The materials start off a little stiff, but they provide a lot of lockdown and loosen up quicky.
The support is great in the heel and midfoot but multiple reviewers mentioned slight issues on quick lateral cuts.
Overall, the Nike Zoom Rize is a very versatile basketball shoe that performs well in all categories.
Frequently asked questions about cushion in basketball shoes
What types of cushioning are there? And which cushion is the best?
It is impossible to say which type of cushioning setup is the best because they each cater to different needs and styles of play.
There are firm cushions like pure Phylon that provide great court feel and responsiveness which are perfect for light and quick guards. Other types of cushion like Nike Zoom Air provide a lot more impact protection and are better suited for heavy players or older athletes that want to go easy on their joints.
These are some of the most popular cushioning systems often used in basketball sneakers:
Nike Zoom Air
Zoom Air was first released in 1995 and is one of the oldest and most popular cushioning systems. It is made of tightly stretched tensile fibers in a pressurized “Air” unit. It is most often used in high-end basketball shoes and expensive signature lines like the Lebron or KD shoes.
Nike Zoom Air is a very bouncy cushioning that provides great energy returns through the way the fibers expand back to their initial state after every impact. It is also very versatile and can be used in different ways: from small Air units like in the heel of the Kyrie 4 to one huge full-length Zoom unit like in the Jordan Why Not Zero.1
Adidas Boost is still relatively new and was first used in basketball shoes for the Adidas Crazylight Boost in 2014. Since then it has taken the sneaker world by storm because of the incredible comfort it provides and is used in popular lifestyle models like the NMD or the Yeezy Boost
Boost outsoles are made of hundreds of tiny thermoplastic urethane pellets that are fused together using hot steam. What makes these pellets unique is that they are incredibly soft while still remaining springy enough to provide great energy return. This allows Adidas to make shoes that are insanely comfortable but still provide enough responsiveness to be used in quick sports like basketball.

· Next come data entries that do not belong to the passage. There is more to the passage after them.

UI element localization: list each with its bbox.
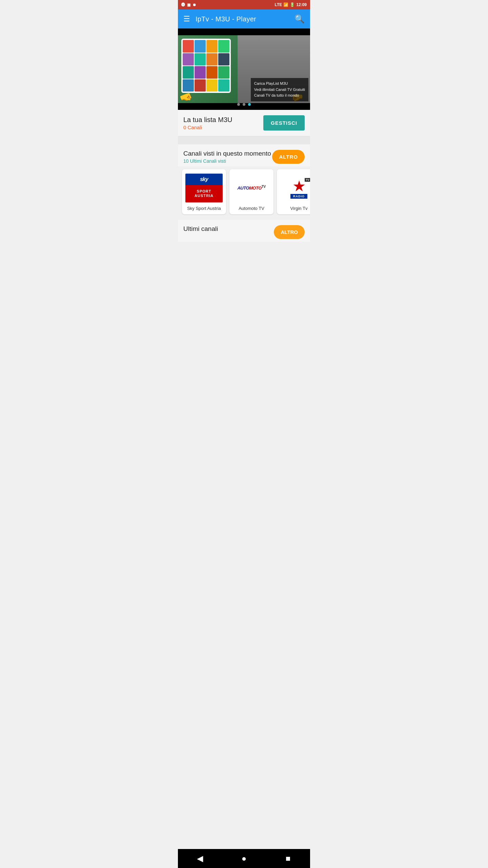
automoto-logo: AUTOMOTOTV bbox=[233, 173, 270, 203]
channel-name-automoto: Automoto TV bbox=[239, 206, 264, 211]
channels-count: 0 Canali bbox=[183, 124, 232, 130]
channel-card-virgin[interactable]: ★ TV RADIO Virgin Tv bbox=[277, 169, 310, 214]
recent-subtitle[interactable]: 10 Ultimi Canali visti bbox=[183, 158, 271, 164]
channel-name-virgin: Virgin Tv bbox=[290, 206, 308, 211]
ultimi-title: Ultimi canali bbox=[183, 225, 218, 233]
carousel[interactable]: 🤜 🤜 Carica PlayList M3U Vedi illimitati … bbox=[178, 28, 310, 110]
overlay-line1: Carica PlayList M3U bbox=[254, 81, 305, 87]
ultimi-altro-button[interactable]: ALTRO bbox=[274, 225, 305, 239]
bottom-spacer bbox=[178, 242, 310, 262]
dot-1[interactable] bbox=[237, 103, 240, 106]
altro-button[interactable]: ALTRO bbox=[272, 150, 305, 164]
main-content: 🤜 🤜 Carica PlayList M3U Vedi illimitati … bbox=[178, 28, 310, 281]
section-info: Canali visti in questo momento 10 Ultimi… bbox=[183, 150, 271, 164]
signal-bars: 📶 bbox=[283, 2, 288, 7]
search-button[interactable]: 🔍 bbox=[294, 14, 305, 24]
m3u-info: La tua lista M3U 0 Canali bbox=[183, 116, 232, 130]
app-bar: ☰ IpTv - M3U - Player 🔍 bbox=[178, 9, 310, 28]
recent-section-header: Canali visti in questo momento 10 Ultimi… bbox=[178, 144, 310, 166]
m3u-section: La tua lista M3U 0 Canali GESTISCI bbox=[178, 110, 310, 136]
app-title: IpTv - M3U - Player bbox=[196, 15, 294, 23]
channels-grid: sky SPORT AUSTRIA Sky Sport Austria AUTO… bbox=[178, 166, 310, 220]
ultimi-section: Ultimi canali ALTRO bbox=[178, 220, 310, 242]
m3u-title: La tua lista M3U bbox=[183, 116, 232, 124]
divider bbox=[178, 136, 310, 144]
recent-title: Canali visti in questo momento bbox=[183, 150, 271, 157]
overlay-line2: Vedi illimitati Canali TV Gratuiti bbox=[254, 87, 305, 93]
channel-name-sky: Sky Sport Austria bbox=[187, 206, 221, 211]
channel-card-automoto[interactable]: AUTOMOTOTV Automoto TV bbox=[229, 169, 273, 214]
gestisci-button[interactable]: GESTISCI bbox=[263, 115, 305, 131]
sky-logo: sky SPORT AUSTRIA bbox=[185, 173, 223, 203]
status-icons-right: LTE 📶 🔋 12:09 bbox=[275, 2, 307, 7]
virgin-logo: ★ TV RADIO bbox=[280, 173, 310, 203]
channel-card-sky[interactable]: sky SPORT AUSTRIA Sky Sport Austria bbox=[182, 169, 226, 214]
battery-icon: 🔋 bbox=[290, 2, 295, 7]
time: 12:09 bbox=[296, 2, 307, 7]
overlay-line3: Canali TV da tutto il mondo bbox=[254, 93, 305, 99]
menu-button[interactable]: ☰ bbox=[183, 15, 190, 23]
icon-a: 🅐 bbox=[181, 3, 185, 7]
status-bar: 🅐 ▦ ⏺ LTE 📶 🔋 12:09 bbox=[178, 0, 310, 9]
carousel-overlay: Carica PlayList M3U Vedi illimitati Cana… bbox=[251, 78, 308, 101]
carousel-left: 🤜 bbox=[178, 35, 244, 103]
dot-2[interactable] bbox=[243, 103, 245, 106]
icon-menu: ▦ bbox=[187, 3, 190, 7]
lte-icon: LTE bbox=[275, 2, 282, 7]
icon-record: ⏺ bbox=[192, 3, 196, 7]
status-icons-left: 🅐 ▦ ⏺ bbox=[181, 3, 196, 7]
carousel-dots[interactable] bbox=[178, 103, 310, 106]
dot-3[interactable] bbox=[248, 103, 251, 106]
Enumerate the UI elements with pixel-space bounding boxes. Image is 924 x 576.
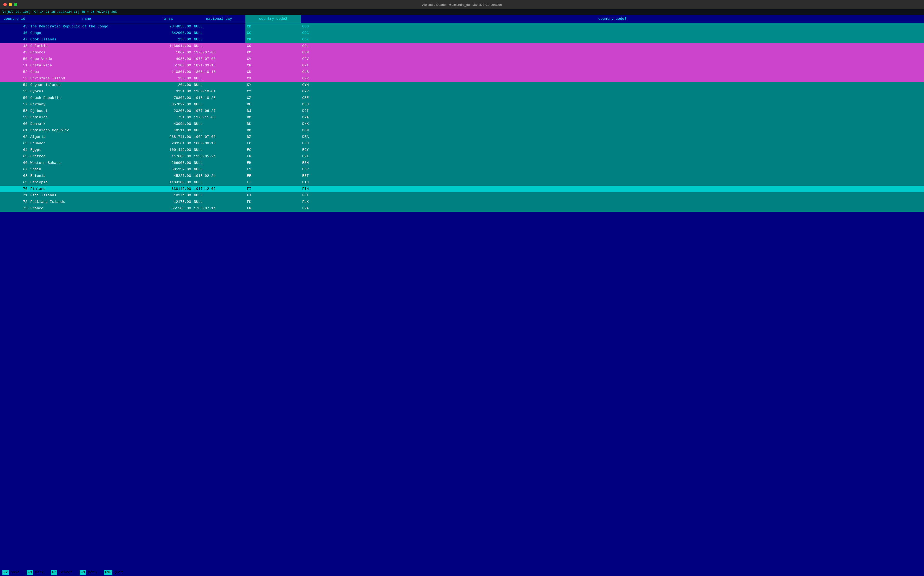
cell-name: The Democratic Republic of the Congo <box>29 23 144 30</box>
cell-id: 72 <box>0 199 29 205</box>
cell-code3: FRA <box>301 205 924 212</box>
close-button[interactable] <box>3 3 7 6</box>
cell-code3: COK <box>301 36 924 43</box>
col-header-country-code2[interactable]: country_code2 <box>245 15 301 23</box>
cell-code2: CD <box>245 23 301 30</box>
table-row[interactable]: 52 Cuba 110861.00 1868-10-10 CU CUB <box>0 69 924 75</box>
maximize-button[interactable] <box>14 3 17 6</box>
table-row[interactable]: 53 Christmas Island 135.00 NULL CX CXR <box>0 75 924 82</box>
cell-id: 56 <box>0 95 29 101</box>
cell-national-day: NULL <box>192 192 245 199</box>
cell-name: Cuba <box>29 69 144 75</box>
cell-national-day: NULL <box>192 82 245 88</box>
table-row[interactable]: 45 The Democratic Republic of the Congo … <box>0 23 924 30</box>
table-row[interactable]: 49 Comoros 1862.00 1975-07-06 KM COM <box>0 49 924 56</box>
cell-code3: ESH <box>301 160 924 166</box>
table-row[interactable]: 46 Congo 342000.00 NULL CG COG <box>0 30 924 36</box>
cell-name: Egypt <box>29 147 144 153</box>
table-body[interactable]: 45 The Democratic Republic of the Congo … <box>0 23 924 569</box>
cell-code3: DJI <box>301 108 924 114</box>
bottom-key-f3[interactable]: F3 Mark <box>27 570 44 574</box>
col-header-area[interactable]: area <box>144 15 192 23</box>
table-header: country_id name area national_day countr… <box>0 15 924 23</box>
cell-code3: CRI <box>301 62 924 69</box>
cell-code2: CY <box>245 88 301 95</box>
cell-name: Costa Rica <box>29 62 144 69</box>
table-row[interactable]: 54 Cayman Islands 264.00 NULL KY CYM <box>0 82 924 88</box>
table-row[interactable]: 71 Fiji Islands 18274.00 NULL FJ FJI <box>0 192 924 199</box>
table-row[interactable]: 63 Ecuador 283561.00 1809-08-10 EC ECU <box>0 140 924 147</box>
cell-name: Ecuador <box>29 140 144 147</box>
col-header-country-code3[interactable]: country_code3 <box>301 15 924 23</box>
status-bar: V:[5/7 90..106] FC: 14 C: 15..122/134 L:… <box>0 9 924 15</box>
bottom-key-f9[interactable]: F9 Menu <box>80 570 97 574</box>
cell-area: 264.00 <box>144 82 192 88</box>
bottom-key-f7[interactable]: F7 Search <box>51 570 72 574</box>
key-action-label: Menu <box>88 570 97 574</box>
cell-id: 60 <box>0 121 29 127</box>
cell-code3: CXR <box>301 75 924 82</box>
cell-code3: CPV <box>301 56 924 62</box>
table-row[interactable]: 47 Cook Islands 236.00 NULL CK COK <box>0 36 924 43</box>
cell-id: 57 <box>0 101 29 108</box>
cell-id: 45 <box>0 23 29 30</box>
table-row[interactable]: 68 Estonia 45227.00 1918-02-24 EE EST <box>0 173 924 179</box>
table-row[interactable]: 50 Cape Verde 4033.00 1975-07-05 CV CPV <box>0 56 924 62</box>
cell-code3: DZA <box>301 134 924 140</box>
col-header-country-id[interactable]: country_id <box>0 15 29 23</box>
table-row[interactable]: 56 Czech Republic 78866.00 1918-10-28 CZ… <box>0 95 924 101</box>
cell-national-day: NULL <box>192 43 245 49</box>
table-row[interactable]: 55 Cyprus 9251.00 1960-10-01 CY CYP <box>0 88 924 95</box>
table-row[interactable]: 61 Dominican Republic 48511.00 NULL DO D… <box>0 127 924 134</box>
key-label: F10 <box>104 570 112 575</box>
table-row[interactable]: 57 Germany 357022.00 NULL DE DEU <box>0 101 924 108</box>
table-row[interactable]: 59 Dominica 751.00 1978-11-03 DM DMA <box>0 114 924 121</box>
cell-name: Djibouti <box>29 108 144 114</box>
cell-code2: DM <box>245 114 301 121</box>
cell-national-day: 1809-08-10 <box>192 140 245 147</box>
table-row[interactable]: 70 Finland 338145.00 1917-12-06 FI FIN <box>0 186 924 192</box>
cell-id: 47 <box>0 36 29 43</box>
cell-area: 48511.00 <box>144 127 192 134</box>
cell-name: Estonia <box>29 173 144 179</box>
table-row[interactable]: 65 Eritrea 117600.00 1993-05-24 ER ERI <box>0 153 924 160</box>
cell-area: 2344858.00 <box>144 23 192 30</box>
cell-name: France <box>29 205 144 212</box>
cell-code2: CK <box>245 36 301 43</box>
table-row[interactable]: 72 Falkland Islands 12173.00 NULL FK FLK <box>0 199 924 205</box>
table-container: country_id name area national_day countr… <box>0 15 924 569</box>
window-controls <box>3 3 17 6</box>
table-row[interactable]: 66 Western Sahara 266000.00 NULL EH ESH <box>0 160 924 166</box>
cell-code2: FR <box>245 205 301 212</box>
cell-id: 63 <box>0 140 29 147</box>
bottom-key-f2[interactable]: F2 Save <box>2 570 19 574</box>
cell-area: 1138914.00 <box>144 43 192 49</box>
table-row[interactable]: 69 Ethiopia 1104300.00 NULL ET ETH <box>0 179 924 186</box>
cell-national-day: NULL <box>192 75 245 82</box>
cell-code2: EC <box>245 140 301 147</box>
cell-code3: COD <box>301 23 924 30</box>
table-row[interactable]: 64 Egypt 1001449.00 NULL EG EGY <box>0 147 924 153</box>
cell-id: 61 <box>0 127 29 134</box>
cell-national-day: NULL <box>192 166 245 173</box>
table-row[interactable]: 67 Spain 505992.00 NULL ES ESP <box>0 166 924 173</box>
table-row[interactable]: 60 Denmark 43094.00 NULL DK DNK <box>0 121 924 127</box>
cell-area: 1862.00 <box>144 49 192 56</box>
cell-id: 59 <box>0 114 29 121</box>
bottom-key-f10[interactable]: F10 Quit <box>104 570 123 574</box>
cell-area: 51100.00 <box>144 62 192 69</box>
cell-name: Spain <box>29 166 144 173</box>
cell-code3: ESP <box>301 166 924 173</box>
table-row[interactable]: 48 Colombia 1138914.00 NULL CO COL <box>0 43 924 49</box>
table-row[interactable]: 51 Costa Rica 51100.00 1821-09-15 CR CRI <box>0 62 924 69</box>
table-row[interactable]: 62 Algeria 2381741.00 1962-07-05 DZ DZA <box>0 134 924 140</box>
col-header-national-day[interactable]: national_day <box>192 15 245 23</box>
table-row[interactable]: 58 Djibouti 23200.00 1977-06-27 DJ DJI <box>0 108 924 114</box>
cell-national-day: NULL <box>192 101 245 108</box>
table-row[interactable]: 73 France 551500.00 1789-07-14 FR FRA <box>0 205 924 212</box>
col-header-name[interactable]: name <box>29 15 144 23</box>
minimize-button[interactable] <box>9 3 12 6</box>
cell-national-day: NULL <box>192 30 245 36</box>
cell-area: 12173.00 <box>144 199 192 205</box>
cell-code3: FJI <box>301 192 924 199</box>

Boost is used in most of Adidas’ high end basketball sneakers like the Crazy Explosive, D Rose 8 or the Harden Vol. 2. Check out this video to learn more about the Boost technology:
Other foam-based cushioning
Every shoe brand has multiple versions of foam cushionings usually made of EVA which is a mixture of two plastics (Ethylene and Vinyl Acetate). EVA is a foam that includes a lot of tiny air bubbles which provide the intended bounciness and comfort.
A well-know example of a simple EVA cushioning is Phylon which is used in a lot of Nike sneakers. Other more advanced forms of cushioning like Nike Lunarlon, Adidas Bounce or Under Armour Micro G use a mix of EVA and other rubbers to create lighter and more comfortable foam.
While the characteristics of foam cushioning can vary wildly, they are usually very responsive and provide great court feel but lack elite impact protection.